The acid obtained from the saponification of B11 is to be regarded as pure montanic acid,* for further fractional distillation of the ester did not alter the melting-point of the ester or of the acid obtained from the ester nor did it affect the titration value of the acid thus obtained within the limits of experimental error. Thus, acid from B11: 1°0785 grams reqd.
25°60 c.c. N/10 KOH = M.W. = 421.
Acid from B11 twice redistilled: 1°845 grams reqd.
43°70 c.c. N/10 KOH = M.W. = 427.
The titration values approach very closely to that required for a formula C28H56O2, thus placing montanic acid among the even members of the higher fatty acid series. The montanic acid purified by this process crystallized in plates, and was readily soluble in hot ethyl acetate or motor spirit, and fairly soluble in hot alcohol and acetic acid.
In concluding this section on the acid constituents the writer wishes to summarize the following results:—
(a.) Crude montanic acid is a mixture of cerotic, montanic, and melissic acids.

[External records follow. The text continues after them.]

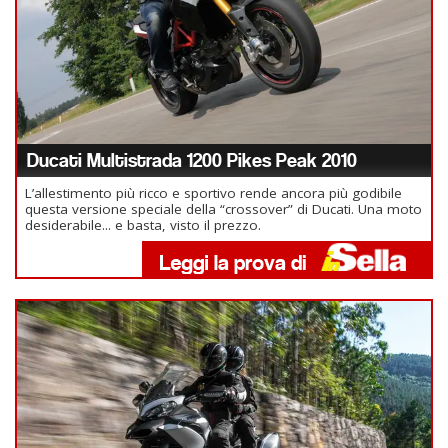
Ducati Multistrada 1200 Pikes Peak 2010
L’allestimento più ricco e sportivo rende ancora più godibile
questa versione speciale della “crossover” di Ducati. Una moto
desiderabile... e basta, visto il prezzo.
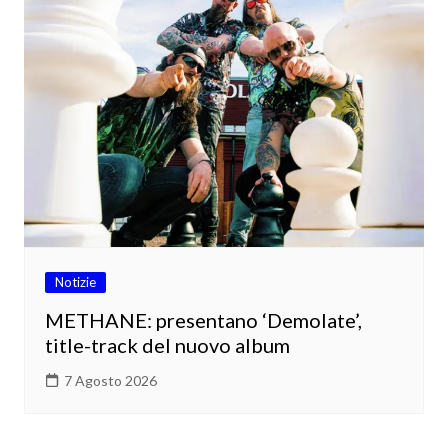
Notizie
METHANE: presentano ‘Demolate’,
title-track del nuovo album
7 Agosto 2026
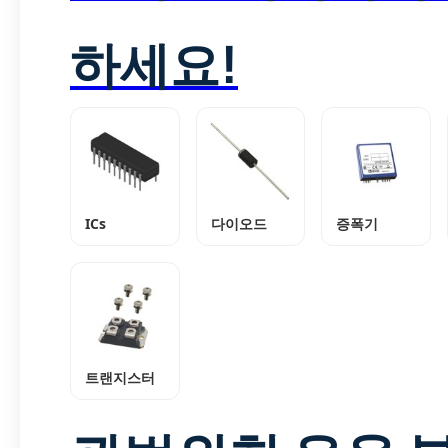
하세요!
ICs
다이오드
증폭기
트랜지스터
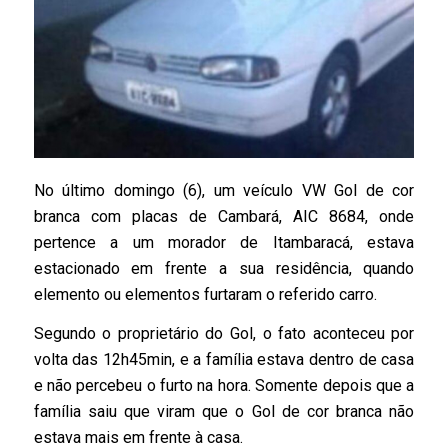
No último domingo (6), um veículo VW Gol de cor
branca com placas de Cambará, AIC 8684, onde
pertence a um morador de Itambaracá, estava
estacionado em frente a sua residência, quando
elemento ou elementos furtaram o referido carro.
Segundo o proprietário do Gol, o fato aconteceu por
volta das 12h45min, e a família estava dentro de casa
e não percebeu o furto na hora. Somente depois que a
família saiu que viram que o Gol de cor branca não
estava mais em frente à casa.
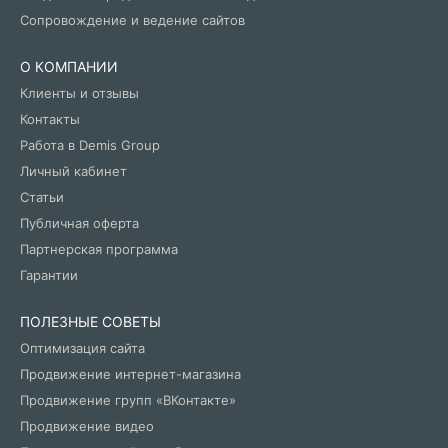
Сопровождение и ведение сайтов
О КОМПАНИИ
Клиенты и отзывы
Контакты
Работа в Demis Group
Личный кабинет
Статьи
Публичная оферта
Партнерская программа
Гарантии
ПОЛЕЗНЫЕ СОВЕТЫ
Оптимизация сайта
Продвижение интернет-магазина
Продвижение групп «ВКонтакте»
Продвижение видео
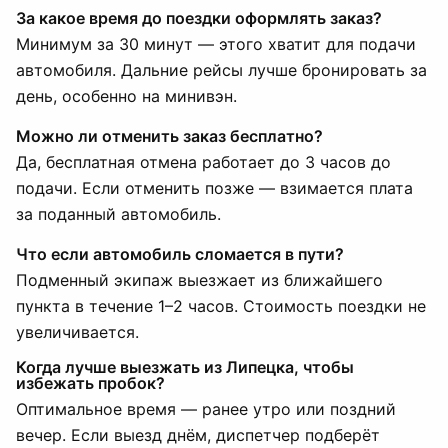
За какое время до поездки оформлять заказ?
Минимум за 30 минут — этого хватит для подачи
автомобиля. Дальние рейсы лучше бронировать за
день, особенно на минивэн.
Можно ли отменить заказ бесплатно?
Да, бесплатная отмена работает до 3 часов до
подачи. Если отменить позже — взимается плата
за поданный автомобиль.
Что если автомобиль сломается в пути?
Подменный экипаж выезжает из ближайшего
пункта в течение 1–2 часов. Стоимость поездки не
увеличивается.
Когда лучше выезжать из Липецка, чтобы
избежать пробок?
Оптимальное время — ранее утро или поздний
вечер. Если выезд днём, диспетчер подберёт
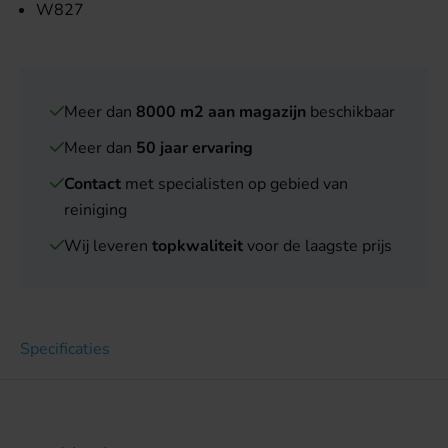
W827
Meer dan
8000 m2 aan magazijn
beschikbaar
Meer dan
50 jaar ervaring
Contact
met specialisten op gebied van
reiniging
Wij leveren
topkwaliteit
voor de laagste prijs
Specificaties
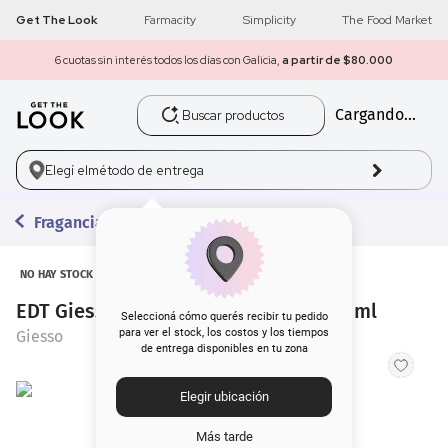
Get The Look
Farmacity
Simplicity
The Food Market
6 cuotas sin interés todos los días con Galicia,
a partir de $80.000
Buscar productos
Cargando...
1
.
get the look
2
.
máscara pestañas
Elegí el
método de entrega
3
.
loreal
Fragancias
4
.
brochas
NO HAY STOCK
EDT Giesso Naturaleza Hombre x 100 ml
5
.
corrector
Seleccioná cómo querés recibir tu pedido
para ver el stock, los costos y los tiempos
Giesso
de entrega disponibles en tu zona
6
.
rubor
Elegir ubicación
7
.
serum
Más tarde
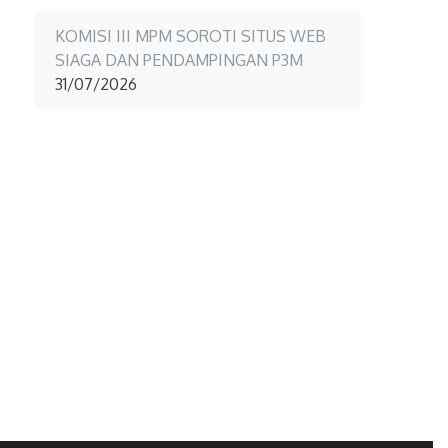
KOMISI III MPM SOROTI SITUS WEB
SIAGA DAN PENDAMPINGAN P3M
31/07/2026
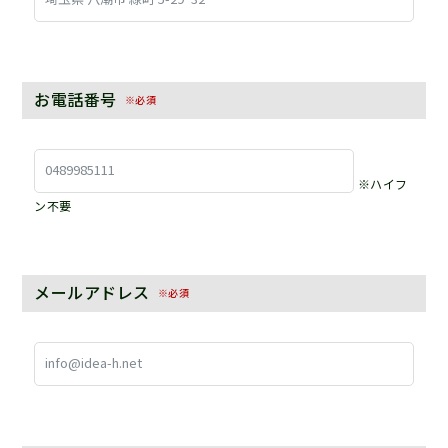
お電話番号
※必須
※ハイフ
ン不要
メールアドレス
※必須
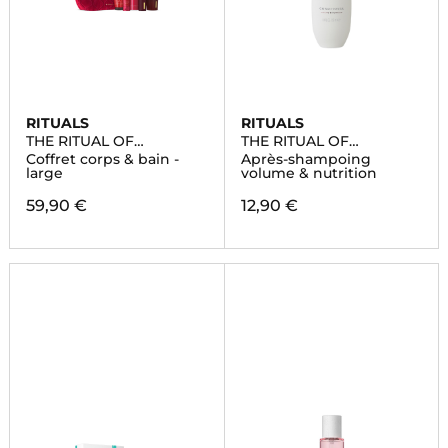
RITUALS
RITUALS
THE RITUAL OF
THE RITUAL OF
AYURVEDA
AYURVEDA
Coffret corps & bain -
Après-shampoing
large
volume & nutrition
59,90 €
12,90 €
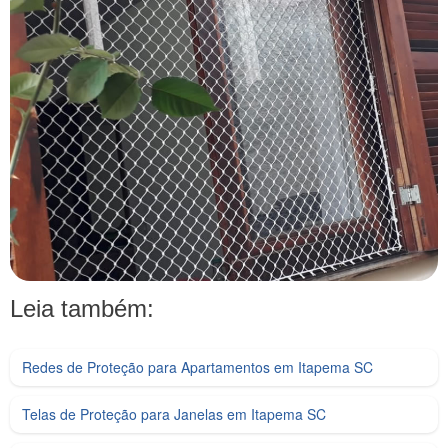
Leia também:
Redes de Proteção para Apartamentos em Itapema SC
Telas de Proteção para Janelas em Itapema SC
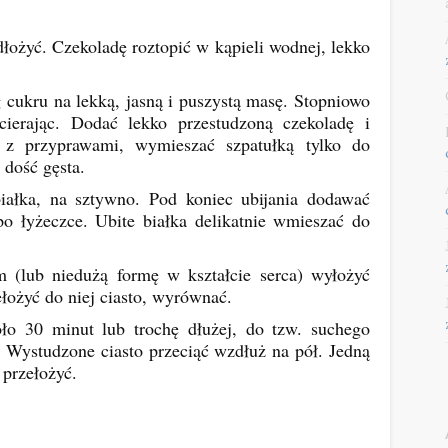
łożyć. Czekoladę roztopić w kąpieli wodnej, lekko
 cukru na lekką, jasną i puszystą masę. Stopniowo
ierając. Dodać lekko przestudzoną czekoladę i
z przyprawami, wymieszać szpatułką tylko do
 dość gęsta.
ałka, na sztywno. Pod koniec ubijania dodawać
po łyżeczce. Ubite białka delikatnie wmieszać do
 (lub niedużą formę w kształcie serca) wyłożyć
łożyć do niej ciasto, wyrównać.
ło 30 minut lub trochę dłużej, do tzw. suchego
. Wystudzone ciasto przeciąć wzdłuż na pół. Jedną
 przełożyć.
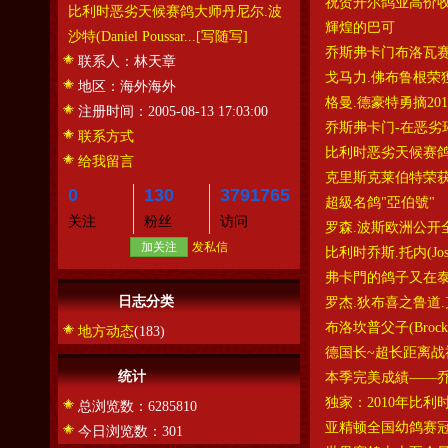
祝贺开尔鸽业高价
比利时恶劣天候赛鸽大师丹尼尔.波
輝煌的巴可
沙特(Daniel Poussar...
[写随写]
乔斯弗卡门布洛瓦
联系人：
林天章
戈马力.佛布鲁根荣
地区：
海外海外
格曼.德豪特勇摘20
注册时间：
2005-08-13 17:03:00
乔斯弗卡门-在恶劣
联系方式
比利时恶劣天候赛鸽大师丹
给我留言
克里斯克莱伯特荣获
0
130
3791765
超級名鸽"亞伯號"
关注
粉丝
访问
罗森.波斯欧洲公开
加关注
发私信
比利时乔斯.托内(Jo
弗卡門的鸽子又在
日志分类
罗杰.狄布喜之鲁道
布洛坎普父子(Bro
地方动态
(183)
德国长~超长距离战神
统计
本季完美成績——
独家：2010年比
总浏览数：6285810
亚精顿全国幼鸽赛冠
今日浏览数：301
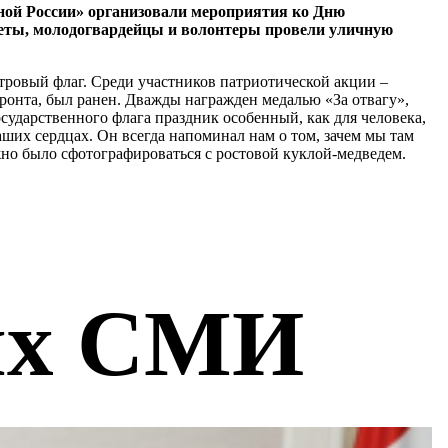
иной России» организовали мероприятия ко Дню
афеты, молодогвардейцы и волонтеры провели уличную
тровый флаг. Среди участников патриотической акции –
ронта, был ранен. Дважды награжден медалью «За отвагу»,
сударственного флага праздник особенный, как для человека,
аших сердцах. Он всегда напоминал нам о том, зачем мы там
жно было сфотографироваться с ростовой куклой-медведем.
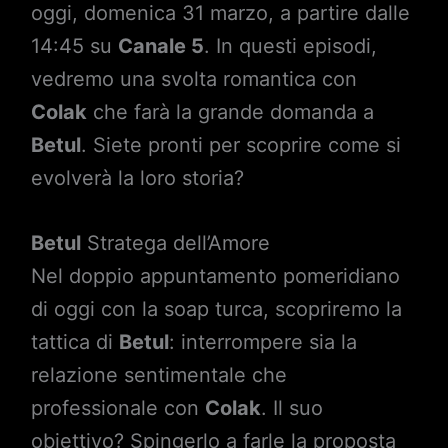
oggi, domenica 31 marzo, a partire dalle
14:45 su
Canale 5
. In questi episodi,
vedremo una svolta romantica con
Colak
che farà la grande domanda a
Betul
. Siete pronti per scoprire come si
evolverà la loro storia?
Betul
Stratega dell’Amore
Nel doppio appuntamento pomeridiano
di oggi con la soap turca, scopriremo la
tattica di
Betul
: interrompere sia la
relazione sentimentale che
professionale con
Colak
. Il suo
obiettivo? Spingerlo a farle la proposta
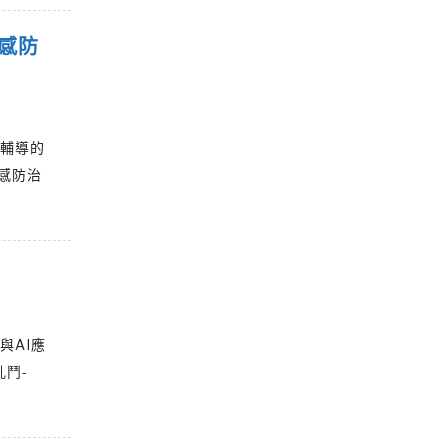
感防
心輔導的
感防治
與AI應
亂鬥-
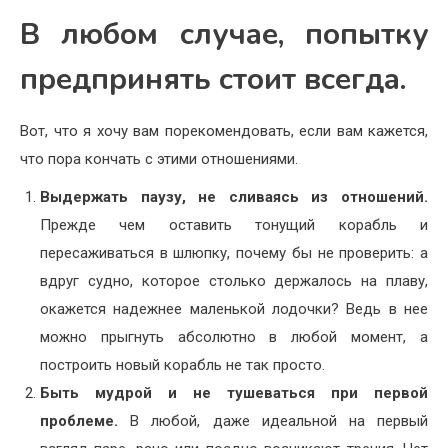
В любом случае, попытку
предпринять стоит всегда.
Вот, что я хочу вам порекомендовать, если вам кажется,
что пора кончать с этими отношениями.
Выдержать паузу, не сливаясь из отношений.
Прежде чем оставить тонущий корабль и
пересаживаться в шлюпку, почему бы не проверить: а
вдруг судно, которое столько держалось на плаву,
окажется надежнее маленькой лодочки? Ведь в нее
можно прыгнуть абсолютно в любой момент, а
построить новый корабль не так просто.
Быть мудрой и не тушеваться при первой
проблеме.
В любой, даже идеальной на первый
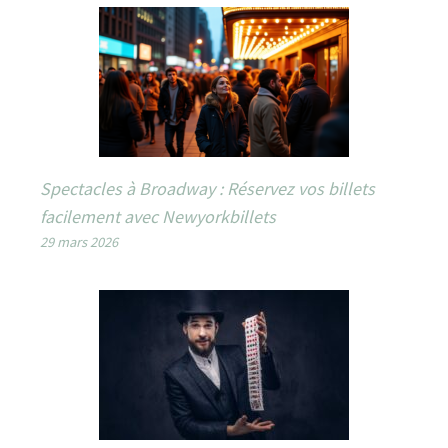
Spectacles à Broadway : Réservez vos billets
facilement avec Newyorkbillets
29 mars 2026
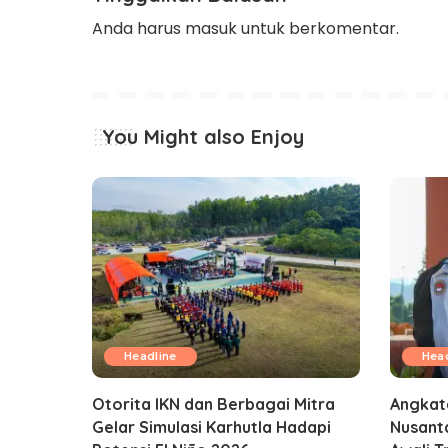
Anda harus
masuk
untuk berkomentar.
You Might also Enjoy
Headline
Head
Otorita IKN dan Berbagai Mitra
Angkat
Gelar Simulasi Karhutla Hadapi
Nusanta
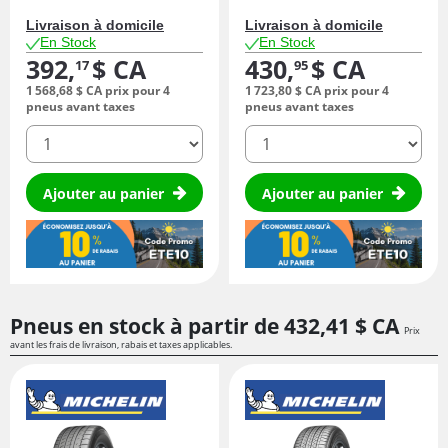
Livraison à domicile
Livraison à domicile
En Stock
En Stock
392,
$ CA
430,
$ CA
17
95
1 568,
68
$ CA
prix pour 4
1 723,
80
$ CA
prix pour 4
pneus avant taxes
pneus avant taxes
quantité
quantité
Ajouter au panier
Ajouter au panier
Pneus en stock à partir de
432,
41
$ CA
Prix
avant les frais de livraison, rabais et taxes applicables.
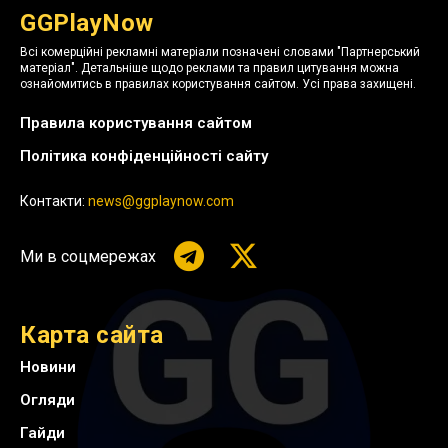
GGPlayNow
Всі комерційні рекламні матеріали позначені словами "Партнерський
матеріал". Детальніше щодо реклами та правил цитування можна
ознайомитись в правилах користування сайтом. Усі права захищені.
Правила користування сайтом
Політика конфіденційності сайту
Контакти:
news@ggplaynow.com
Ми в соцмережах
Карта сайта
Новини
Огляди
Гайди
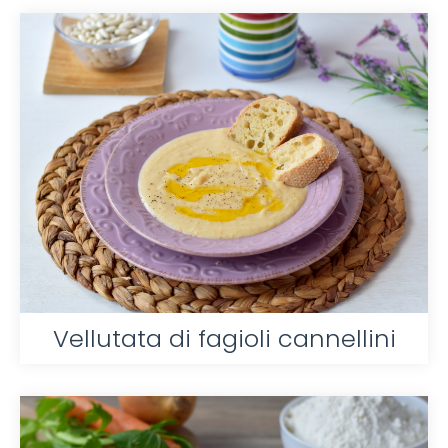
Vellutata di fagioli cannellini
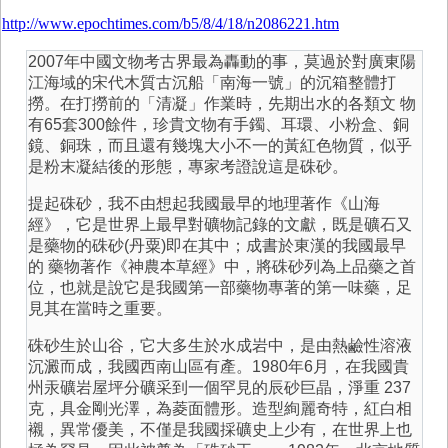
http://www.epochtimes.com/b5/8/4/18/n2086221.htm
2007年中國文物考古界最為轟動的事，莫過於對廣東陽
江海域的宋代木質古沉船「南海一號」的沉箱整體打
撈。在打撈前的「清凝」作業時，先期出水的各類文 物
有65套300餘件，珍貴文物有手鐲、耳環、小粉盒、銅
鏡、銅珠，而且還有幾塊大小不一的黃紅色物質，似乎
是粉末凝結後的形態，專家考證說這是硃砂。
提起硃砂，我不由想起我國最早的地理著作《山海
經》，它是世界上最早對礦物記錄的文獻，既是礦石又
是藥物的硃砂(丹粟)即在其中；成書於東漢的我國最早
的 藥物著作《神農本草經》中，將硃砂列為上品藥之首
位，也就是說它是我國第一部藥物專著的第一味藥，足
見其在當時之重要。
硃砂生於山谷，它大多生於水成岩中，是由熱鹼性溶液
沉澱而成，我國西南山區有產。1980年6月，在我國貴
州汞礦岩屋坪分礦采到一個罕見的辰砂巨晶，淨重 237
克，具金剛光澤，為菱面體形。造型絢麗奇特，紅白相
襯，異常優美，不僅是我國採礦史上少有，在世界上也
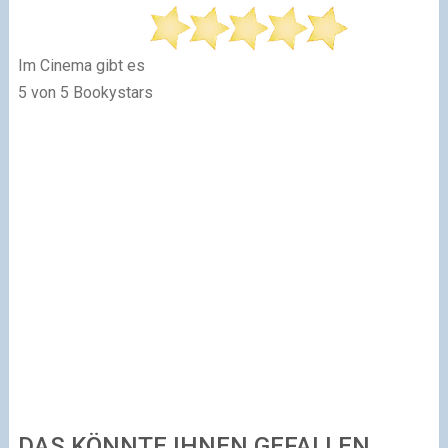
Im Cinema gibt es
5 von 5 Bookystars
DAS KÖNNTE IHNEN GEFALLEN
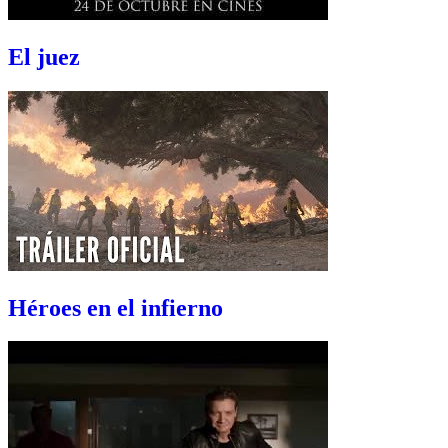
El juez
Héroes en el infierno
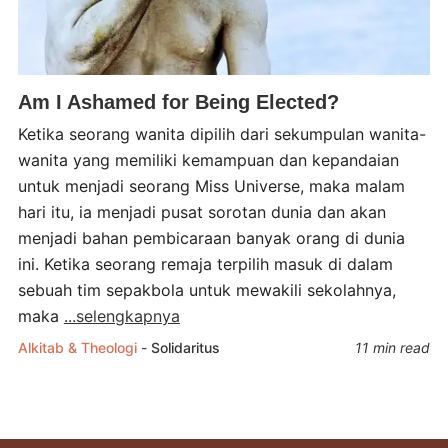
Am I Ashamed for Being Elected?
Ketika seorang wanita dipilih dari sekumpulan wanita-
wanita yang memiliki kemampuan dan kepandaian
untuk menjadi seorang Miss Universe, maka malam
hari itu, ia menjadi pusat sorotan dunia dan akan
menjadi bahan pembicaraan banyak orang di dunia
ini. Ketika seorang remaja terpilih masuk di dalam
sebuah tim sepakbola untuk mewakili sekolahnya,
maka
...selengkapnya
Alkitab & Theologi
-
Solidaritus
11 min read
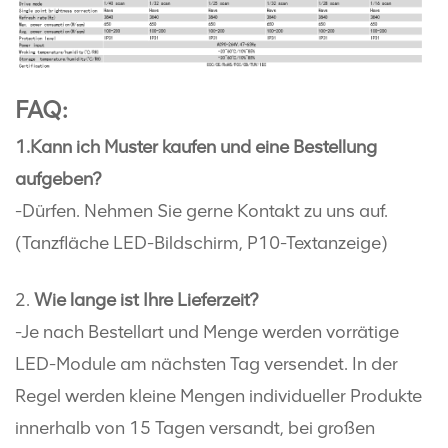
FAQ:
1.Kann ich Muster kaufen und eine Bestellung
aufgeben?
-Dürfen. Nehmen Sie gerne Kontakt zu uns auf.
(Tanzfläche LED-Bildschirm, P10-Textanzeige)
2.
Wie lange ist Ihre Lieferzeit?
-Je nach Bestellart und Menge werden vorrätige
LED-Module am nächsten Tag versendet. In der
Regel werden kleine Mengen individueller Produkte
innerhalb von 15 Tagen versandt, bei großen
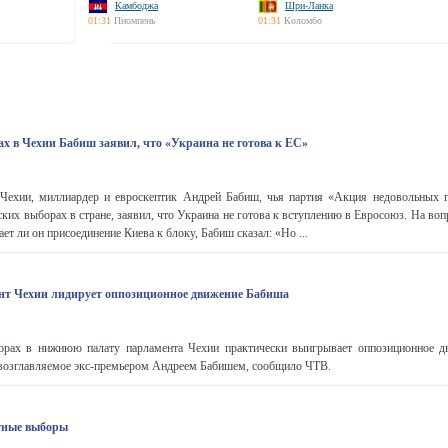
Камбоджа
Шри-Ланка
01:31
Пномпень
01:31
Коломбо
х в Чехии Бабиш заявил, что «Украина не готова к ЕС»
Чехии, миллиардер и евроскептик Андрей Бабиш, чья партия «Акция недовольных 
ских выборах в стране, заявил, что Украина не готова к вступлению в Евросоюз. На во
ет ли он присоединение Киева к блоку, Бабиш сказал: «Но ...
нт Чехии лидирует оппозиционное движение Бабиша
рах в нижнюю палату парламента Чехии практически выигрывает оппозиционное д
 возглавляемое экс-премьером Андреем Бабишем, сообщило ЧТВ.
тные выборы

(b.) Pure montanic acid crystallizes in plates, melts at 83°, and has a molecular weight corresponding to the formula C28H56O2. (Previous experimenters have described it as crystallizing in needles, which is correct so long as the substance is impure.)
(c.) Cerotic acid has also been obtained for the first time in nacreous crystalline plates.
[Footnote] * The acid crystallized in pearly scales, which also is an indication of purity.